Photo Credits: James Macleod/University of Cambridge
Swirls of powdered graphene suspended in alcohol took the top prize in the Engineering and Physical Sciences Research Council's 2017 science photography competition. The council awarded prizes in five categories: Eureka and Discovery, Equipment and Facilities, People and Skills, Innovation, and Weird and Wonderful, meant to highlight moments of scientific research that often go unnoticed.
The winning shots include images of delicate microscale processes, an amazing vista captured by a research drone and a moment of connection between man and machine.
The graphene ink seen here is used to print electronic circuits onto paper and plastic only an atom thick. By forcing the powder through tiny channels made of diamond, James McLeod of the University of Cambridge devised a smooth solution that can be deposited by an inkjet printer. He hopes that the technique will allow for mass-production of what is still a prohibitively expensive material.
Photo Credits: Khaled Elgeneidy/Loughborough University
A 3-D printed rubber claw grips a light bulb without shattering it. For all their strength and pre-programmed dexterity, robots still have difficulty with fragile objects. Most compensate with complex systems of sensors and controls, but this design relies entirely on soft materials and a flexible framework to adapt to breakable objects of varying shape and size.
Photo Credits: Marta Alvarez Paino/University of Nottingham
These tiny polymer microparticles could one day serve as scaffolding for tissues to rebuild themselves. The perforated spheres are biodegradable and together serve as a kind of structure for new cells to grow on.
Photo Credits: Rob Francis-Jones/University of Bath
A hollow glass tube backlit by a hydrogen lamp similar to the optical fibers that transmit information across the globe. The tube will be drawn, or pulled, into a wire about as thick as a human hair.
The helical structure currently visible within as a golden spiral is the result of an imperfection caused by stress, and circles around a hollow tube in the middle that will be used to store gases.
Photo Credits: Diego Alonso-Álvarez/Imperial College London
Looking something like Egyptian pyramids surrounded by an undulating sea of sand, this microscopic image shows the surface of a silicon solar cell. The picture was taken with an iPhone 4s through a microscope, and is part of researchers' attempts to optimize the retention of both heat and light on solar cells. They are experimenting with different geographies of "pyramids" and "dunes" to find the best combination.
Photo Credits: Wei Cao/University of Southampton
The circles in this image are actually tightly-wound spirals of wire that direct light into a silicon chip. Although they measure only a square millimeter at most, they are composed of up to a meter of extremely thin wire.
They are used to detect chemicals via their interaction with light, a time-intensive process that necessitates the extra length.
Photo Credits: Milos Nedeljkovic/University of Southampton
A close-up of the same type of silicon chip used for detecting chemicals taken with a scanning electron microscope.

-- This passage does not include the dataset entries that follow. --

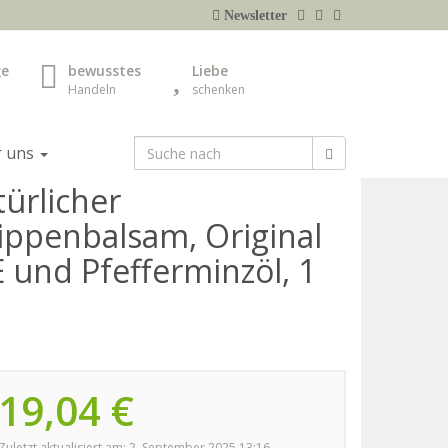
Newsletter
ge
bewusstes
Liebe
Handeln
schenken
r uns
türlicher
ippenbalsam, Original
 und Pfefferminzöl, 1
19,04 €
Zuletzt aktualisiert am: 2. September 2025 13:16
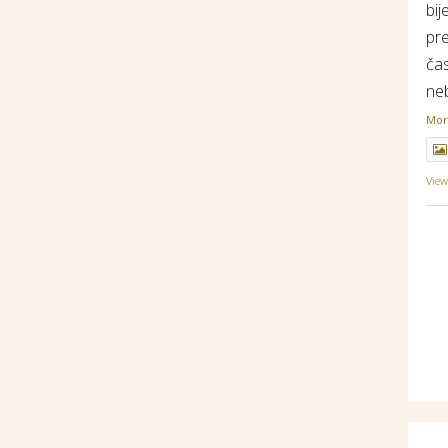
bij
pr
ča
ne
Mo
Vie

The white line represents the wire wrappings — a meter of wire compressed into the area of a square millimeter. The wire carries infrared light, and when a drop of liquid is placed on the chip, the chemicals can be identified by the wavelengths of light absorbed.
Photo Credits: Patricia Shaw/Aberystwyth University
The iCub robot is exploring the theory of embodied cognition — that our capacity to learn and develop as children is tied to physical movement.
To this end, the robot is trained with tasks familiar to small children, such as stacking colored blocks, in the hopes that mimicking our movements will help it build a knowledge base much like we do. Versions of the robot have been distributed to labs across Europe.
Photo Credits: James Bassitt/University of Exeter
The Fastnet Rock Lighthouse in Ireland as imaged by a drone. The picture was part of a study looking at the structural integrity of the lighthouse in combination with wind and wave dynamics.
The building sits on Fastnet Rock just off the southern tip of Ireland, and regularly sees intense weather. This is the second lighthouse to be built on the island, and the building has been reinforced multiple times, including by filling in the lower levels.
The drone actually failed shortly after this shot was taken due to spray from the waves, and the team ended up being stranded on the rock for an additional three days under a blanket of heavy fog.